A somber crowd gathered on the courthouse lawn the evening of July 17 to take down the crosses that had been placed there a month ago representing swhose who had died as a result of police brutality.
“My heart was heavy and I just thought its time. It’s time to take the crosses down and move forward toward healing,” William Blackmon told the Journal.
Blackmon reached out on Facebook to see if there was interest in holding a ceremony before removing the crosses.
The event attracted more than 50 people, including the pastor of San Juan Calvery Church Joe Gamez who discussed the importance of kindness, respect and helping one’s neighbors.
“A neighbor is anyone who needs assistance,” Gamez said, continuing to add that the term encompassed anyone downtrodden, oppressed, or in need.
Blackmon also explained he reached out on Facebook first because wasn’t sure how people would react. He was grateful to see a positive response.
Blackmon gave the crowd background to his own life and perspective.
“Back in my younger days I was racist against white people,” Blackmon said, adding that until he moved from Bakersfield California to Sacramento, California, he lumped all white people in with white supremacist groups. In Sacramento, he befriended many whites, he explained.
“I realized there were some pretty cool white people,” Blackmon said as the crowd laughed.
Blackmon moved to the predominately white San Juan County approximately 17 years ago and developed a deep love for the community, he said.

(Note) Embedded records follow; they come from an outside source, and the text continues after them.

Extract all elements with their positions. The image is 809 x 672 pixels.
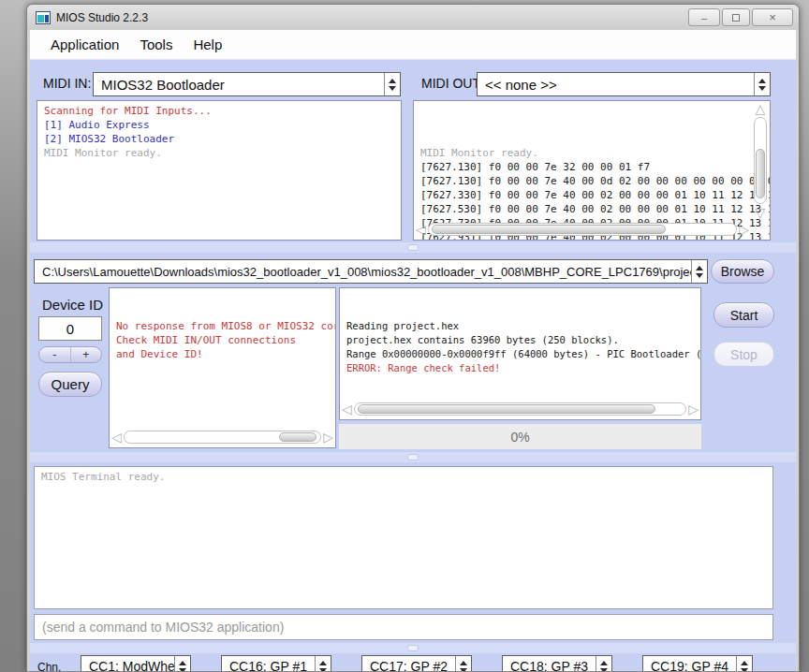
- title-bar[interactable]: MIOS Studio 2.2.3 – ×: [27, 5, 799, 30]
- close-button[interactable]: ×: [752, 8, 793, 26]
- scrollbar-track[interactable]: [428, 223, 737, 236]
- cc-select-4[interactable]: CC18: GP #3: [502, 655, 612, 671]
- start-button[interactable]: Start: [713, 302, 774, 328]
- scroll-right-icon[interactable]: ▷: [688, 402, 699, 416]
- midi-in-select[interactable]: MIOS32 Bootloader: [93, 72, 401, 96]
- spinner-up-icon: [741, 661, 748, 665]
- spinner-up-icon: [389, 79, 396, 83]
- upload-log-line: project.hex contains 63960 bytes (250 bl…: [346, 333, 694, 347]
- spinner-up-icon: [319, 661, 327, 665]
- upload-log-line: Reading project.hex: [346, 319, 694, 333]
- window-controls: – ×: [688, 8, 793, 26]
- device-id-increment-button[interactable]: +: [71, 347, 102, 362]
- connection-status-line: No response from MIOS8 or MIOS32 core!: [116, 319, 329, 333]
- upload-log-scrollbar[interactable]: ◁ ▷: [342, 400, 699, 418]
- midi-out-monitor-line: MIDI Monitor ready.: [420, 146, 747, 160]
- midi-in-monitor: Scanning for MIDI Inputs...[1] Audio Exp…: [37, 100, 402, 241]
- cc-select-1-spinner[interactable]: [174, 656, 190, 671]
- scrollbar-track[interactable]: [754, 117, 767, 204]
- device-id-field[interactable]: 0: [38, 316, 102, 341]
- midi-out-select[interactable]: << none >>: [477, 72, 771, 96]
- close-icon: ×: [769, 10, 776, 24]
- cc-select-2-value: CC16: GP #1: [222, 656, 315, 671]
- window-title: MIOS Studio 2.2.3: [56, 11, 688, 24]
- scroll-up-icon[interactable]: △: [756, 102, 766, 115]
- midi-in-value: MIOS32 Bootloader: [94, 73, 384, 95]
- device-id-stepper: - +: [38, 346, 102, 363]
- midi-out-monitor-line: [7627.130] f0 00 00 7e 40 00 0d 02 00 00…: [420, 174, 747, 188]
- query-button[interactable]: Query: [38, 372, 102, 397]
- midi-out-monitor: △ ▽ MIDI Monitor ready.[7627.130] f0 00 …: [413, 100, 771, 241]
- spinner-down-icon: [460, 668, 467, 672]
- midi-out-spinner[interactable]: [754, 73, 770, 95]
- browse-button[interactable]: Browse: [711, 259, 774, 284]
- cc-select-4-spinner[interactable]: [596, 656, 611, 671]
- stop-button[interactable]: Stop: [713, 342, 774, 367]
- midi-out-horizontal-scrollbar[interactable]: ◁ ▷: [416, 220, 749, 239]
- connection-status-line: and Device ID!: [116, 347, 329, 361]
- midi-out-monitor-line: [7627.130] f0 00 00 7e 32 00 00 01 f7: [420, 160, 747, 174]
- cc-select-5-value: CC19: GP #4: [643, 656, 736, 671]
- scrollbar-thumb[interactable]: [279, 432, 316, 442]
- scrollbar-thumb[interactable]: [358, 404, 655, 414]
- connection-status-scrollbar[interactable]: ◁ ▷: [111, 428, 333, 446]
- scroll-left-icon[interactable]: ◁: [342, 402, 352, 416]
- spinner-up-icon: [179, 661, 186, 665]
- cc-select-2[interactable]: CC16: GP #1: [221, 655, 331, 671]
- cc-select-5[interactable]: CC19: GP #4: [642, 655, 753, 671]
- scroll-right-icon[interactable]: ▷: [739, 223, 749, 236]
- spinner-down-icon: [758, 86, 766, 91]
- midi-in-spinner[interactable]: [384, 73, 400, 95]
- channel-label: Chn.: [37, 661, 61, 671]
- cc-select-3-spinner[interactable]: [455, 656, 471, 671]
- spinner-up-icon: [758, 79, 766, 83]
- scroll-down-icon[interactable]: ▽: [756, 206, 766, 219]
- splitter-midi-upload[interactable]: [30, 242, 796, 253]
- app-window: MIOS Studio 2.2.3 – × Application Tools …: [26, 4, 800, 672]
- spinner-down-icon: [741, 668, 748, 672]
- connection-status-panel: No response from MIOS8 or MIOS32 core!Ch…: [109, 287, 336, 448]
- menu-tools[interactable]: Tools: [129, 33, 183, 56]
- scrollbar-track[interactable]: [354, 402, 686, 416]
- minimize-button[interactable]: –: [688, 8, 720, 26]
- spinner-down-icon: [179, 668, 186, 672]
- terminal-command-input[interactable]: [34, 614, 773, 640]
- midi-in-monitor-line: MIDI Monitor ready.: [44, 146, 394, 160]
- scroll-left-icon[interactable]: ◁: [111, 431, 122, 444]
- midi-out-vertical-scrollbar[interactable]: △ ▽: [752, 102, 769, 219]
- menu-application[interactable]: Application: [40, 33, 129, 56]
- spinner-down-icon: [389, 86, 396, 91]
- device-id-decrement-button[interactable]: -: [39, 347, 71, 362]
- midi-out-label: MIDI OUT:: [421, 76, 482, 91]
- cc-select-1-value: CC1: ModWheel: [81, 656, 174, 671]
- splitter-grip-icon: [407, 645, 419, 651]
- maximize-icon: [732, 14, 740, 22]
- scroll-right-icon[interactable]: ▷: [323, 431, 333, 444]
- terminal-line: MIOS Terminal ready.: [41, 470, 766, 484]
- scrollbar-track[interactable]: [124, 431, 321, 444]
- splitter-terminal-footer[interactable]: [30, 643, 796, 653]
- midi-in-monitor-line: Scanning for MIDI Inputs...: [44, 104, 394, 118]
- cc-select-5-spinner[interactable]: [736, 656, 752, 671]
- spinner-up-icon: [460, 661, 467, 665]
- content: MIDI IN: MIOS32 Bootloader Scanning for …: [30, 60, 796, 671]
- cc-select-1[interactable]: CC1: ModWheel: [81, 655, 191, 671]
- cc-select-4-value: CC18: GP #3: [503, 656, 596, 671]
- scrollbar-thumb[interactable]: [432, 225, 666, 234]
- spinner-up-icon: [600, 661, 608, 665]
- device-id-label: Device ID: [42, 297, 103, 313]
- splitter-grip-icon: [407, 244, 419, 251]
- scrollbar-thumb[interactable]: [756, 149, 765, 198]
- midi-out-value: << none >>: [478, 73, 754, 95]
- scroll-left-icon[interactable]: ◁: [416, 223, 426, 236]
- cc-select-2-spinner[interactable]: [315, 656, 331, 671]
- menu-help[interactable]: Help: [183, 33, 232, 56]
- splitter-grip-icon: [407, 454, 419, 460]
- maximize-button[interactable]: [722, 8, 750, 26]
- splitter-upload-terminal[interactable]: [30, 452, 796, 462]
- hex-file-spinner[interactable]: [691, 260, 707, 283]
- connection-status-line: Check MIDI IN/OUT connections: [116, 333, 329, 347]
- hex-file-select[interactable]: C:\Users\Lamouette\Downloads\mios32_boot…: [34, 259, 708, 284]
- cc-select-3[interactable]: CC17: GP #2: [361, 655, 472, 671]
- spinner-down-icon: [696, 273, 703, 278]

“I haven’t experienced prejudice here the way the way I had in Bakersfield,” Blackmon told the Journal after the event. “I have never had so many people show me so much love. Even the cops here are like my brothers.”
One of his first jobs in Friday Harbor was working at the convalescent center. Blackmon explained that he couldn’t believe how nice everyone was, and how they trusted him with their elderly family members without question.
“I call [locals] ‘My people,’ because they are my people,” he said.
Blackmon continued, saying that seeing the community so upset hurt him, which was one of the reasons why he wanted to hold the July 17 event.
“I would like to see people here relax a little,” he said. “This community is about love and it hurts me to see all this drama going on when it isn’t necessary, but that just my take. I’m going to keep smiling, even if [others] don’t smile back, I’ll do it for them. This is a strong tight-knit community and we could set an example for others.”
His hope is that now that there has been awareness about inequality in the United States, society can come together and work toward true healing.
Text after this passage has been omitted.